In this spirited localized production of the longest-running musical revue in Broadway history, the creative team imagined a soulful stroll down memory lane, intersecting a generation’s familiar soundtrack with Gaslight Square, one of the city’s most iconic neighborhoods.

And just like that, the U.S.’s oldest and largest outdoor theater demonstrated why it’s an essential part of St. Louis summers.

It had been over 700 days since we were last gathered under the stars in Forest Park – at “Matilda,” to be exact, which ran Aug. 5-11, 2019.

Nobody does what the Muny does, and did we miss it! On Monday, warm-and-fuzzy feelings energized the crowd of 5,956, who collectively exhaled and shared a glorious moment, sprinkled with pixie dust, during a pleasant July evening.

“You’re here. You made it through!” exclaimed Mike Isaacson, executive producer and artistic director, with palpable joy.

One glance at that expansive stage and we were home.

Photo by Phillip Hamer

The impressive scenic design by Edward E. Haynes Jr., who was responsible for the bright and playful fantasy world of “The Wiz” in 2019, included realistic facades of Crystal Palace, Jack Carl’s 2¢ Plain (a New York-style deli), Annadel’s Olde-Fashioned Ice Cream Parlor, Smokey Joe’s Grecian Terrace and a Sinclair service station built into the streetscape.
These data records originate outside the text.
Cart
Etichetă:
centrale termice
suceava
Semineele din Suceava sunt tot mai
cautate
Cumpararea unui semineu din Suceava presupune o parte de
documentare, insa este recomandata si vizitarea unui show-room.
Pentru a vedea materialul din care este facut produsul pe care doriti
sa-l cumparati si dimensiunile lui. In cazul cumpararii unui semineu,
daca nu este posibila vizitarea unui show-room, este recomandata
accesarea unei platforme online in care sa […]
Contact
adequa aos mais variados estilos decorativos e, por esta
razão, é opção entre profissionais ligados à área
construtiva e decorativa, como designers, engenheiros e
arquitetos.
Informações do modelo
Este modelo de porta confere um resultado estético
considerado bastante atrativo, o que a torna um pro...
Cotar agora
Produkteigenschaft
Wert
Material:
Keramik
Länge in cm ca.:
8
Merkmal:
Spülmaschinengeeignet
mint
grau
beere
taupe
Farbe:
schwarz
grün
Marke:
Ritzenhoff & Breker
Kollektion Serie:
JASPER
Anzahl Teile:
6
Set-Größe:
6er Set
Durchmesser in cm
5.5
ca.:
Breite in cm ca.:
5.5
That bygone-era theme continued in Kevan Loney’s video design and Rob Denton’s lighting design, which bathed the nightclub scenes in neon and stardust.
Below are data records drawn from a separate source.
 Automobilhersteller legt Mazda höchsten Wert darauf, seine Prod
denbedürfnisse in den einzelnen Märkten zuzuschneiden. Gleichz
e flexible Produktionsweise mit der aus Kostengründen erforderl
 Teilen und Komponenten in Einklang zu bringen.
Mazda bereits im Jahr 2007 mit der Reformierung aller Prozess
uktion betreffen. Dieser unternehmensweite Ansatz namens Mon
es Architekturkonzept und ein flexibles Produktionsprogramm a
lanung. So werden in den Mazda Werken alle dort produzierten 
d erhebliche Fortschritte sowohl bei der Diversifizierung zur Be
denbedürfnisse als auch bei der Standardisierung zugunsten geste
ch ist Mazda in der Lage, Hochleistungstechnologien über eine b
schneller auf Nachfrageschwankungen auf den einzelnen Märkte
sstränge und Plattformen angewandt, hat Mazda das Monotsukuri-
In its heyday, Gaslight Square was the entertainment district in St. Louis – located between Olive and Boyle in the eastern portion of the Central West End. Attracting bohemians, hipsters and the well-heeled, it was known for comedy, dining and dancing. Such rising stars as Barbra Streisand, Lenny Bruce, Woody Allen and The Smothers Brothers appeared in venues there. By the late ‘60s, urban decay took over and people were flocking to the suburbs.
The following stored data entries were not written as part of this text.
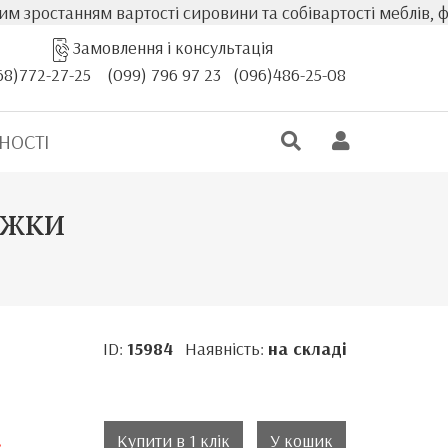
ості сировини та собівартості меблів, фактична вартість 
Замовлення і консультація
68)772-27-25
(099) 796 97 23
(096)486-25-08
НОСТІ
іжки
ID:
15984
Наявність:
на складі
.
Купити в 1 клік
У кошик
Astute observers will be able to pick out “Easter eggs,” those clever nuggets from the past that mean something to fans — and a major find is shopping bags with the Stix, Baer and Fuller logo. There’s a Sealtest Dairy ad on a back cover – and more blasts from the past.

Never underestimate the emotional connection shared by a live audience, listening to a talented mix of performers sing their hearts out.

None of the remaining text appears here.